Hank Baskett III, NFL Wide Receiver, Makes a Major Commitment to Ending Lung Cancer
The family of NFL wide receiver Hank Baskett III is making a major commitment to helping end lung cancer. His father was diagnosed with the disease in 2011. He is now on a personalized treatment regimen, thanks to a doctor he met at a charity golf tournament.
In addition to his work as a spokesperson for the Bonnie J. Addario Lung Cancer Foundation (ALCF), Hank is also a member of the Griffin Gives Foundation, a non-profit organization that supports active-duty military and their families.
At the beginning of his diagnosis, Hank was told he had six to eight months to live. However, targeted oral therapy saved his life. It eased the side effects of chemo, and ultimately stopped his cancer in its tracks.
After undergoing X-rays and CAT scans, the doctors discovered a lung tumor.
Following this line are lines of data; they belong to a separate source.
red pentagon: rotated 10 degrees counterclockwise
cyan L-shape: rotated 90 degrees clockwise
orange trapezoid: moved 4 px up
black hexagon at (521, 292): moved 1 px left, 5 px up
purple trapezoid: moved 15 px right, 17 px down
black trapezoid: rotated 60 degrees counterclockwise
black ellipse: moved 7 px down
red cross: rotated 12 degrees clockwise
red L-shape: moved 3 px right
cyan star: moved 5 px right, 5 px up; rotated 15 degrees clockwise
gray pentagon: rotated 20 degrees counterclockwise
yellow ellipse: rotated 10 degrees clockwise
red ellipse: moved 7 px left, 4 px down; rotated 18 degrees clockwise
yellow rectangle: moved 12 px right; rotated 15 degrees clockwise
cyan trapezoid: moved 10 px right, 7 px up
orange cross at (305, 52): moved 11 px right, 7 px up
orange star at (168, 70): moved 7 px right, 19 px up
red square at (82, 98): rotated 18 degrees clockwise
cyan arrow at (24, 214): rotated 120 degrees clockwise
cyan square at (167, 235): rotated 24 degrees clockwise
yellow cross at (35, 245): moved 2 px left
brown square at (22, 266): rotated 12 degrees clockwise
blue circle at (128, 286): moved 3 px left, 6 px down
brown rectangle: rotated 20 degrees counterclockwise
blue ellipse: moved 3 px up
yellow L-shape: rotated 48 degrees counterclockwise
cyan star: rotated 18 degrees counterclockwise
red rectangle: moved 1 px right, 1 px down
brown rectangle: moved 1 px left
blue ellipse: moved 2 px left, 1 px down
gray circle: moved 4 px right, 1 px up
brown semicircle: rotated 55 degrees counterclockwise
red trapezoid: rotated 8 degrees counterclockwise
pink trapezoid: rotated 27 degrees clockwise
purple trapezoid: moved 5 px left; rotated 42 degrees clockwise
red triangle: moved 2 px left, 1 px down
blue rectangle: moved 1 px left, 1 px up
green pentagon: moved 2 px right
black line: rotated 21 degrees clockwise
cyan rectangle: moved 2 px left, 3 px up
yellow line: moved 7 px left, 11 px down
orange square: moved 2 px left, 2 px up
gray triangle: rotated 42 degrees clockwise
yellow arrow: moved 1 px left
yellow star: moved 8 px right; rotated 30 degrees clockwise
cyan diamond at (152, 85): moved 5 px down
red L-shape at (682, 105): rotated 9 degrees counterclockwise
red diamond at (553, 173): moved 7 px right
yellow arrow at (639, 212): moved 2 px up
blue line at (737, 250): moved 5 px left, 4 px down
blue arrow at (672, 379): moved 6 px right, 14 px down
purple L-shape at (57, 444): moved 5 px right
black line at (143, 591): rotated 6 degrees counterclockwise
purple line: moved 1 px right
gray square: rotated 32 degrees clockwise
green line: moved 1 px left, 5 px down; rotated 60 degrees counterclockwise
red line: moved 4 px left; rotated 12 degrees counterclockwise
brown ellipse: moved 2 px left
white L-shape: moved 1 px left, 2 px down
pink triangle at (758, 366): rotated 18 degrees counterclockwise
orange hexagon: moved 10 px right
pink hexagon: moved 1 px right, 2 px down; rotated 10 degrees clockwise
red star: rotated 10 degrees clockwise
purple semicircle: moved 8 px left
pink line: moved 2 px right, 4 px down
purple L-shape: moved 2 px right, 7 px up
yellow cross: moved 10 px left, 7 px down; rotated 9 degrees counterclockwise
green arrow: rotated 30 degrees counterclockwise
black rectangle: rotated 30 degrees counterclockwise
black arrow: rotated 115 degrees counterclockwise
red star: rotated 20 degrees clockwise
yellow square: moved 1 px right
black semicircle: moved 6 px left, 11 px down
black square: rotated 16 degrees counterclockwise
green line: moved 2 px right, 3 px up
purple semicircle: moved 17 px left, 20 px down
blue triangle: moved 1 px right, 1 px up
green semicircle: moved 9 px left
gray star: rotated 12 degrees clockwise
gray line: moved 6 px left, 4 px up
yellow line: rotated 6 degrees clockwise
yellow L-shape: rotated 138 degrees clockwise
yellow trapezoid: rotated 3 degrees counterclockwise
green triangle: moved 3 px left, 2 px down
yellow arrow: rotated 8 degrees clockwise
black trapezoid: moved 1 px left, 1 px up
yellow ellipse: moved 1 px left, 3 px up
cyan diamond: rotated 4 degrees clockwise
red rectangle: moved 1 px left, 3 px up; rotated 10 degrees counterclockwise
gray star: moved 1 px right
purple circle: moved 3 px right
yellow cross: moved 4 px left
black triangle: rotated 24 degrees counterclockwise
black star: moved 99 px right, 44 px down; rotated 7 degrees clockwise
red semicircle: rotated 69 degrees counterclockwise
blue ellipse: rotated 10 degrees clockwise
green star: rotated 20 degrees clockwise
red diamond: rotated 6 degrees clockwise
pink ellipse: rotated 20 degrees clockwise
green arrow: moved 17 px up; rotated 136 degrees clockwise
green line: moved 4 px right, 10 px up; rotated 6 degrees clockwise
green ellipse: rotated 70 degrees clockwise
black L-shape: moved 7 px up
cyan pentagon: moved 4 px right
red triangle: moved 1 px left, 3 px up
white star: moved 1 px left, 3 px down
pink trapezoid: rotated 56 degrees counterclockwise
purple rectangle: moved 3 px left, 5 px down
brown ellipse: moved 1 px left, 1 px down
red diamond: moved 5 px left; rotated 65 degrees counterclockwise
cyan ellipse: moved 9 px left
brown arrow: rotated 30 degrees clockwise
Dr. Camidge, who works at the University of Colorado Cancer Center, ran a molecular test on the tumor. When he found the cancer was “ALK-positive,” he put Baskett on a personalized treatment regime.
Since the treatment, Baskett has made regular trips from Clovis, New Mexico, to the University of Colorado Cancer Center in Denver. He is now focused on his important projects. In March, the United Way of Eastern New Mexico honored Baskett with a Lifetime Achievement Award.
In January, he and his wife filed for divorce. But they are not giving up on their love for each other. They continue to support their children and share a rare photo from their Hawaiian vacation.
In December, Little Hank celebrated his seventh birthday. He wants to have a girl when he grows up. He now attends school and has improved his vocabulary. He is socially aware and is growing up every day.
Baskett’s relationship with ALCF dates back to a charity golf tournament in Los Angeles. He met Bonnie J. Addario, founder of the ALCF, and was put in touch with Dr. Ross Camidge, MD, PhD.
In addition to partnering with the Addario Lung Cancer Foundation, Baskett will be the official spokesperson for the organization at its annual gala in November. The organization is one of the leading charities fighting the disease.
He and his wife have two children: Alijah, who was born seven years ago, and Little Hank. Kendra thinks parents shelter their children too much these days, but she and Baskett have made a conscious effort to make sure their kids know how important they are.
Last year, Draft lost his wife to lung cancer. Despite losing his wife, he has continued to work with the LCF to help fight this debilitating disease. As a former NFL player, he is well-versed in the issue and he is working to raise awareness of the leading killer in the U.S.
On his birthday this year, Baskett will be raising money to help fight lung cancer. He will be appearing at the ALCF 5k charity run in November.
Although Hank’s cancer has not spread, he is still on a daily pill. His new physician re-tested the tumor and found it is “ALK-positive.” Now, Hank is on a personalized treatment regime that is working for him.